Segment Start: Exercise input
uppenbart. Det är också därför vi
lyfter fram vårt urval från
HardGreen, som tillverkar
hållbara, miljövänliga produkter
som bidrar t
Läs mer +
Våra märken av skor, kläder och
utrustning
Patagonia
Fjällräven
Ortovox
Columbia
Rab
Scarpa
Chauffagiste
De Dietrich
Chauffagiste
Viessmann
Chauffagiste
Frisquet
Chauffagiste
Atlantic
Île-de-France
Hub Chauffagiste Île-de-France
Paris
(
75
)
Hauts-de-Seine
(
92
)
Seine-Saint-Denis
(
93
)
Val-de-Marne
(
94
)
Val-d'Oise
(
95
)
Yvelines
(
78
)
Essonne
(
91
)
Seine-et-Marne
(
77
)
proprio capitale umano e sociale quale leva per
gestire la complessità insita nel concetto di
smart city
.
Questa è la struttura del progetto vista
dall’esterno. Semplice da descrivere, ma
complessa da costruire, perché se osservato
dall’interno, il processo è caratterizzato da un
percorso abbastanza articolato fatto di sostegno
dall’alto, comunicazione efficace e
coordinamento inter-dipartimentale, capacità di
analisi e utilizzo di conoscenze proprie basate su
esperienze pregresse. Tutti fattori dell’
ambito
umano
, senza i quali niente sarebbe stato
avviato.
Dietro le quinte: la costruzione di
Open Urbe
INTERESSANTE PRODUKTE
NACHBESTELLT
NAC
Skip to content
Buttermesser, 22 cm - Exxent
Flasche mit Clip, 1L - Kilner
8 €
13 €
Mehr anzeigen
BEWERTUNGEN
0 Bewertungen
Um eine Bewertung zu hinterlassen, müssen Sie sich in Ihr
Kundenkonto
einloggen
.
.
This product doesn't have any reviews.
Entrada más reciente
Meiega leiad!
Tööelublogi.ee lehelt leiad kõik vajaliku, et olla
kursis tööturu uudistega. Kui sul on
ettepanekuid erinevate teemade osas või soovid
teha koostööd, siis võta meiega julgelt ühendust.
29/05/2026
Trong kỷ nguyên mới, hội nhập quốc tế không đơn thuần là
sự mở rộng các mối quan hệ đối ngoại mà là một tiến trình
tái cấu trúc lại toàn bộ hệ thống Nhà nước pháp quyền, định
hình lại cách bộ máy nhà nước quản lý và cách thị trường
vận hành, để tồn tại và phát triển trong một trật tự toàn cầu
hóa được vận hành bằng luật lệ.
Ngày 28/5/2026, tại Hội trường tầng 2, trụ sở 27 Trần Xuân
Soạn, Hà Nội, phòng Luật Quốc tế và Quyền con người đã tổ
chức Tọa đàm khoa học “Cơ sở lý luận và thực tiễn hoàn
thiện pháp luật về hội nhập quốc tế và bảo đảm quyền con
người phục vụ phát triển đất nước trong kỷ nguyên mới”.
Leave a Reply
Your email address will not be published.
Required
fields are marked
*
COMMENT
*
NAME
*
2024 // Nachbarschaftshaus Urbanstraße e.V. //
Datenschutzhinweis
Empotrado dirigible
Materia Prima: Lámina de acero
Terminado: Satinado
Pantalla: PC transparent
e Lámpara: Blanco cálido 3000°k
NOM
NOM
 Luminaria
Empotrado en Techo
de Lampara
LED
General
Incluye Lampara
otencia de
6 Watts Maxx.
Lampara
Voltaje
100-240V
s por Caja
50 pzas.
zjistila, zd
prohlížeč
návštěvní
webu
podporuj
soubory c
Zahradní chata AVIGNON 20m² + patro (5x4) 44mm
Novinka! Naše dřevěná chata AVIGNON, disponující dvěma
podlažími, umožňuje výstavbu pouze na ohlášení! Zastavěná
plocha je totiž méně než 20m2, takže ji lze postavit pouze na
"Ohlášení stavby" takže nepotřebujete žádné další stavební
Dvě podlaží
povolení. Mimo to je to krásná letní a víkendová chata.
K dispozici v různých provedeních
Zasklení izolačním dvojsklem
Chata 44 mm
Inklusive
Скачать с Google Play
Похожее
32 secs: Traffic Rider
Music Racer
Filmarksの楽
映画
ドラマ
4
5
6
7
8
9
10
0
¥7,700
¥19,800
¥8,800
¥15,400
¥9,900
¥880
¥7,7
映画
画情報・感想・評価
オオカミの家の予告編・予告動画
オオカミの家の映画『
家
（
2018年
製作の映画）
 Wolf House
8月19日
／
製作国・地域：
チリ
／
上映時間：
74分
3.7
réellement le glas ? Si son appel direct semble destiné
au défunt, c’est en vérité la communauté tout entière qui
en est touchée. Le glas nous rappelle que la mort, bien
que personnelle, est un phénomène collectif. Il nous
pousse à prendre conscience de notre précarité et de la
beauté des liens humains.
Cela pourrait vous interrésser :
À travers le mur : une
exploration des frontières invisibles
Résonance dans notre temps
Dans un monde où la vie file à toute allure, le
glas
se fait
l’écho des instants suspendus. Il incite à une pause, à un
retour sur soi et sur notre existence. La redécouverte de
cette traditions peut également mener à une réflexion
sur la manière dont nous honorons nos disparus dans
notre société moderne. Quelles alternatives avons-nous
Segment End: Exercise input
*Aim of the task:*
Please print all the data again exactly as given.

*Exercise result:*
uppenbart. Det är också därför vi
lyfter fram vårt urval från
HardGreen, som tillverkar
hållbara, miljövänliga produkter
som bidrar t
Läs mer +
Våra märken av skor, kläder och
utrustning
Patagonia
Fjällräven
Ortovox
Columbia
Rab
Scarpa
Chauffagiste
De Dietrich
Chauffagiste
Viessmann
Chauffagiste
Frisquet
Chauffagiste
Atlantic
Île-de-France
Hub Chauffagiste Île-de-France
Paris
(
75
)
Hauts-de-Seine
(
92
)
Seine-Saint-Denis
(
93
)
Val-de-Marne
(
94
)
Val-d'Oise
(
95
)
Yvelines
(
78
)
Essonne
(
91
)
Seine-et-Marne
(
77
)
proprio capitale umano e sociale quale leva per
gestire la complessità insita nel concetto di
smart city
.
Questa è la struttura del progetto vista
dall’esterno. Semplice da descrivere, ma
complessa da costruire, perché se osservato
dall’interno, il processo è caratterizzato da un
percorso abbastanza articolato fatto di sostegno
dall’alto, comunicazione efficace e
coordinamento inter-dipartimentale, capacità di
analisi e utilizzo di conoscenze proprie basate su
esperienze pregresse. Tutti fattori dell’
ambito
umano
, senza i quali niente sarebbe stato
avviato.
Dietro le quinte: la costruzione di
Open Urbe
INTERESSANTE PRODUKTE
NACHBESTELLT
NAC
Skip to content
Buttermesser, 22 cm - Exxent
Flasche mit Clip, 1L - Kilner
8 €
13 €
Mehr anzeigen
BEWERTUNGEN
0 Bewertungen
Um eine Bewertung zu hinterlassen, müssen Sie sich in Ihr
Kundenkonto
einloggen
.
.
This product doesn't have any reviews.
Entrada más reciente
Meiega leiad!
Tööelublogi.ee lehelt leiad kõik vajaliku, et olla
kursis tööturu uudistega. Kui sul on
ettepanekuid erinevate teemade osas või soovid
teha koostööd, siis võta meiega julgelt ühendust.
29/05/2026
Trong kỷ nguyên mới, hội nhập quốc tế không đơn thuần là
sự mở rộng các mối quan hệ đối ngoại mà là một tiến trình
tái cấu trúc lại toàn bộ hệ thống Nhà nước pháp quyền, định
hình lại cách bộ máy nhà nước quản lý và cách thị trường
vận hành, để tồn tại và phát triển trong một trật tự toàn cầu
hóa được vận hành bằng luật lệ.
Ngày 28/5/2026, tại Hội trường tầng 2, trụ sở 27 Trần Xuân
Soạn, Hà Nội, phòng Luật Quốc tế và Quyền con người đã tổ
chức Tọa đàm khoa học “Cơ sở lý luận và thực tiễn hoàn
thiện pháp luật về hội nhập quốc tế và bảo đảm quyền con
người phục vụ phát triển đất nước trong kỷ nguyên mới”.
Leave a Reply
Your email address will not be published.
Required
fields are marked
*
COMMENT
*
NAME
*
2024 // Nachbarschaftshaus Urbanstraße e.V. //
Datenschutzhinweis
Empotrado dirigible
Materia Prima: Lámina de acero
Terminado: Satinado
Pantalla: PC transparent
e Lámpara: Blanco cálido 3000°k
NOM
NOM
 Luminaria
Empotrado en Techo
de Lampara
LED
General
Incluye Lampara
otencia de
6 Watts Maxx.
Lampara
Voltaje
100-240V
s por Caja
50 pzas.
zjistila, zd
prohlížeč
návštěvní
webu
podporuj
soubory c
Zahradní chata AVIGNON 20m² + patro (5x4) 44mm
Novinka! Naše dřevěná chata AVIGNON, disponující dvěma
podlažími, umožňuje výstavbu pouze na ohlášení! Zastavěná
plocha je totiž méně než 20m2, takže ji lze postavit pouze na
"Ohlášení stavby" takže nepotřebujete žádné další stavební
Dvě podlaží
povolení. Mimo to je to krásná letní a víkendová chata.
K dispozici v různých provedeních
Zasklení izolačním dvojsklem
Chata 44 mm
Inklusive
Скачать с Google Play
Похожее
32 secs: Traffic Rider
Music Racer
Filmarksの楽
映画
ドラマ
4
5
6
7
8
9
10
0
¥7,700
¥19,800
¥8,800
¥15,400
¥9,900
¥880
¥7,7
映画
画情報・感想・評価
オオカミの家の予告編・予告動画
オオカミの家の映画『
家
（
2018年
製作の映画）
 Wolf House
8月19日
／
製作国・地域：
チリ
／
上映時間：
74分
3.7
réellement le glas ? Si son appel direct semble destiné
au défunt, c’est en vérité la communauté tout entière qui
en est touchée. Le glas nous rappelle que la mort, bien
que personnelle, est un phénomène collectif. Il nous
pousse à prendre conscience de notre précarité et de la
beauté des liens humains.
Cela pourrait vous interrésser :
À travers le mur : une
exploration des frontières invisibles
Résonance dans notre temps
Dans un monde où la vie file à toute allure, le
glas
se fait
l’écho des instants suspendus. Il incite à une pause, à un
retour sur soi et sur notre existence. La redécouverte de
cette traditions peut également mener à une réflexion
sur la manière dont nous honorons nos disparus dans
notre société moderne. Quelles alternatives avons-nous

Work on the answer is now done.